Such a type of control, however, requires an active component, here the electronic controller.
One embodiment that is preferred over this design may, in contrast, provide that the movement of the valve actuator is carried out in a purely gas-powered manner, so that an additional electronic controller can be dispensed with.
Preferably, a gas line is provided for this purpose, by way of which the control valve is fluidically connected to the counteracting chamber, wherein the control pressure acting in the gas line acts on the valve actuator of the control valve. In this way, a force positioning the valve actuator is exerted directly by the control pressure.

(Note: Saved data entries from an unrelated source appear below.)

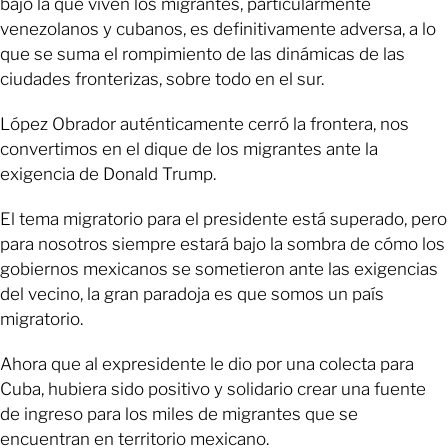
bajo la que viven los migrantes, particularmente
venezolanos y cubanos, es definitivamente adversa, a lo
que se suma el rompimiento de las dinámicas de las
ciudades fronterizas, sobre todo en el sur.
López Obrador auténticamente cerró la frontera, nos
convertimos en el dique de los migrantes ante la
exigencia de Donald Trump.
El tema migratorio para el presidente está superado, pero
para nosotros siempre estará bajo la sombra de cómo los
gobiernos mexicanos se sometieron ante las exigencias
del vecino, la gran paradoja es que somos un país
migratorio.
Ahora que al expresidente le dio por una colecta para
Cuba, hubiera sido positivo y solidario crear una fuente
de ingreso para los miles de migrantes que se
encuentran en territorio mexicano.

Preferably, it may be provided that the valve actuator is prestressed with an actuating force, for example by means of a spring engaging on the valve actuator, by which the valve actuator can be displaced as the control pressure falls.
In principle, it is achieved, in this purely fluidic control, that the opening cross-section of the control valve is increased in a pressure range between the first and second limit pressures, as the control pressure falls, by the movement of the valve actuator, and the opening cross-section of the control valve is decreased in a pressure range below the second limit pressure, as the control pressure falls further, by the movement of the valve actuator, until the opening cross-section is preferably closed entirely when the third limit pressure is reached.
It may be provided that the valve actuator is moved in the same direction in the pressure range between the first and second limit pressures, and in the pressure range below the second limit pressure, thus, in particular, both during the initially effectuated increase in the opening cross-section and during the subsequently effectuated decrease in the opening cross-section. This is particularly advantageous since the consecutive actions are both causally related to the falling control pressure.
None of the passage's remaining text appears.